An Internet hub with domestic and international news, analysis, original reporting, and popular features from the left, center, indies, centrists, moderates, and right

Support the Troops, Screw the Veterans — Part I


Two of my hottest buttons are hypocritical politicians and the erosion of government-paid veterans’ benefits.

With the war in Iraq, the two have come together nicely to make a hot button the size of a volcano.

In fairness, the erosion in vets benefits began during the Clinton administration but has accelerated since The Decider took the throne and sent hundreds of thousands of Americans to fight in the Mess in Mesopotamia and in Afghanistan.

Many of those veterans have since been discharged, and by one estimate one in five have post-combat physical and mental disabilities requiring treatment, or more than 100,000 to date.

Trouble is, many of these vets are trying to tap into an already overburdened Veterans Administration medical system and are not getting the help they need and very much deserve.

Wait, it gets worse: Given current projections, one expert estimates that about 400,000 vets eventually will need treatment.

What has the response of Congress been to this looming crisis? To cut back benefits, of course.

Who are the leading benefit cutters? The very Republicans who slavishly backed the war and have yammered on ad nauseum about how we have to support the troops.

A guy by the name of Bob Geiger and a terrific young organization called Iraq and Afghanistan Veterans of America took a close look at 324 Senate votes on veterans’ bennies and healthcare in the last five years that affected American troops and veterans. Their conclusion:

All Senate Democrats have been more supportive of the troops and veterans than any Senate Republicans.

Read their ratings for both Senate and House here. And weep.

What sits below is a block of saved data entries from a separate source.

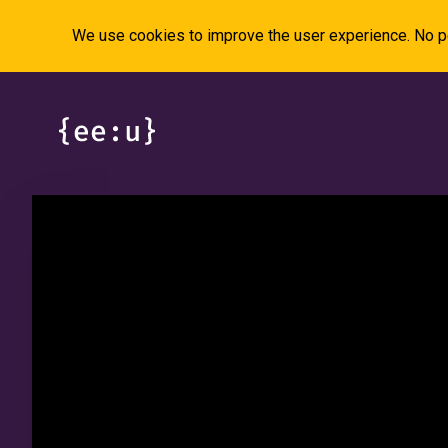
We use cookies to improve the user experience. No pe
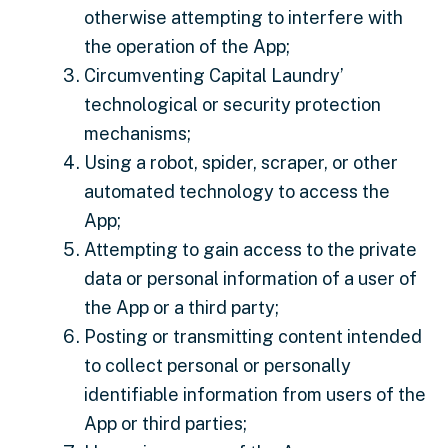
otherwise attempting to interfere with
the operation of the App;
Circumventing Capital Laundry’
technological or security protection
mechanisms;
Using a robot, spider, scraper, or other
automated technology to access the
App;
Attempting to gain access to the private
data or personal information of a user of
the App or a third party;
Posting or transmitting content intended
to collect personal or personally
identifiable information from users of the
App or third parties;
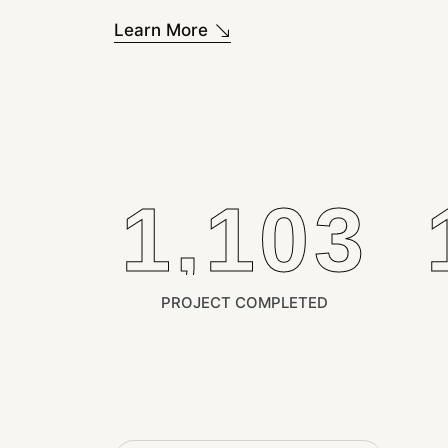
Learn More
1,400
PROJECT COMPLETED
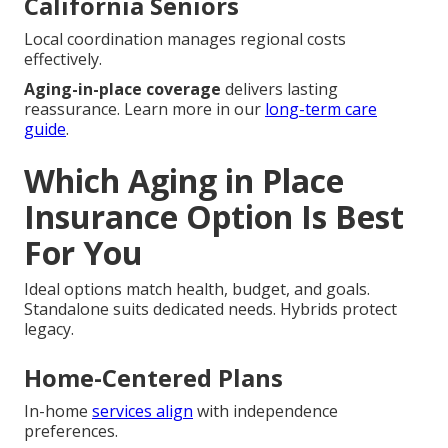
California Seniors
Local coordination manages regional costs
effectively.
Aging-in-place coverage
delivers lasting
reassurance. Learn more in our
long-term care
guide
.
Which Aging in Place
Insurance Option Is Best
For You
Ideal options match health, budget, and goals.
Standalone suits dedicated needs. Hybrids protect
legacy.
Home-Centered Plans
In-home
services align
with independence
preferences.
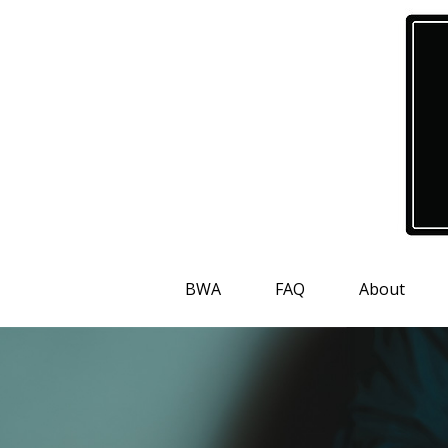
BWA
FAQ
About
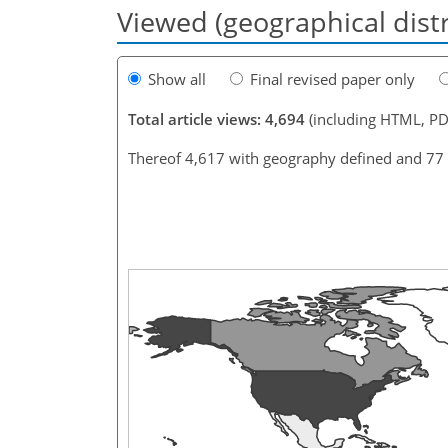
Viewed (geographical dist
Show all
Final revised paper only
Total article views: 4,694
(including HTML, PD
Thereof 4,617 with geography defined and 77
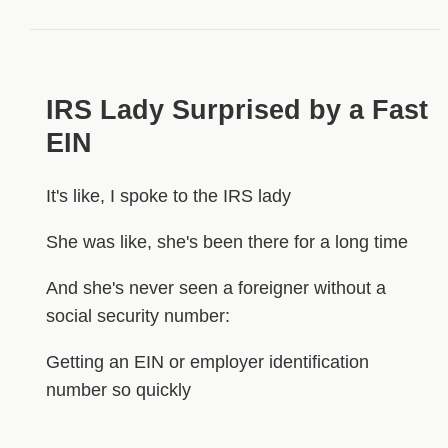
IRS Lady Surprised by a Fast
EIN
It's like, I spoke to the IRS lady
She was like, she's been there for a long time
And she's never seen a foreigner without a
social security number:
Getting an EIN or employer identification
number so quickly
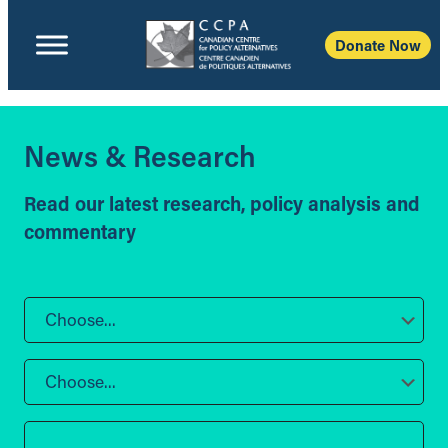
Donate Now
News & Research
Read our latest research, policy analysis and
commentary
Choose...
Choose...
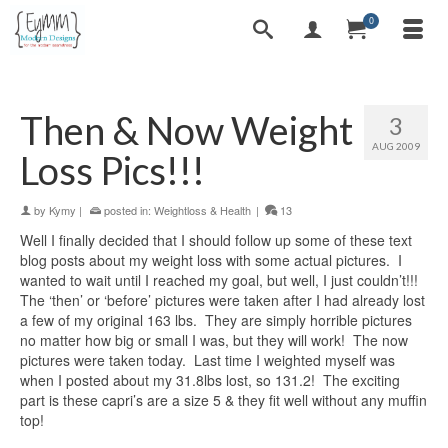
0
Then & Now Weight
3
AUG 2009
Loss Pics!!!
by
Kymy
|
posted in:
Weightloss & Health
|
13
Well I finally decided that I should follow up some of these text
blog posts about my weight loss with some actual pictures. I
wanted to wait until I reached my goal, but well, I just couldn’t!!!
The ‘then’ or ‘before’ pictures were taken after I had already lost
a few of my original 163 lbs. They are simply horrible pictures
no matter how big or small I was, but they will work! The now
pictures were taken today. Last time I weighted myself was
when I posted about my 31.8lbs lost, so 131.2! The exciting
part is these capri’s are a size 5 & they fit well without any muffin
top!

15 Responses to “Support the Troops, Screw the Veterans — Part I”

  1. cosmoetica says:

    This is old news if you read vets’ blogs. Bush is the worst sort of hypocrite- got daddy to get him out of Viet, and then this unnec. war and betrayal of troops.

  2. Rudi says:

    This has been happening since WWII. For a long time the VA hospitals serving WWII and Korean vets were like third world hospitals. The wounded, while surviving their injuries, will ned much more care than previous wars. I doubt politicians from either side of the isle will spend the money once the we leave Iraq.

  3. Shaun says:

    Cosmoetica:

    Yes, this is old news on vets’ blogs, but it is no news in the MSM, and that has to change. I don’t know if poets write to their congressfolk. I wouldn’t want you to get your hands dirty, but I would urge others to bring this dire state of affairs — cutbacks, underfunding, not enough money for research into vet health care-related conditions — to their senators and congressmen and demand action.

    Rudi:

    I have to partially disagree. While the VA hospital system has gone through some tough times over the last 60 years, it was in pretty good shape through much of the 1990s, in part because a lot of Vietnam-era people were entering the upper levels if government.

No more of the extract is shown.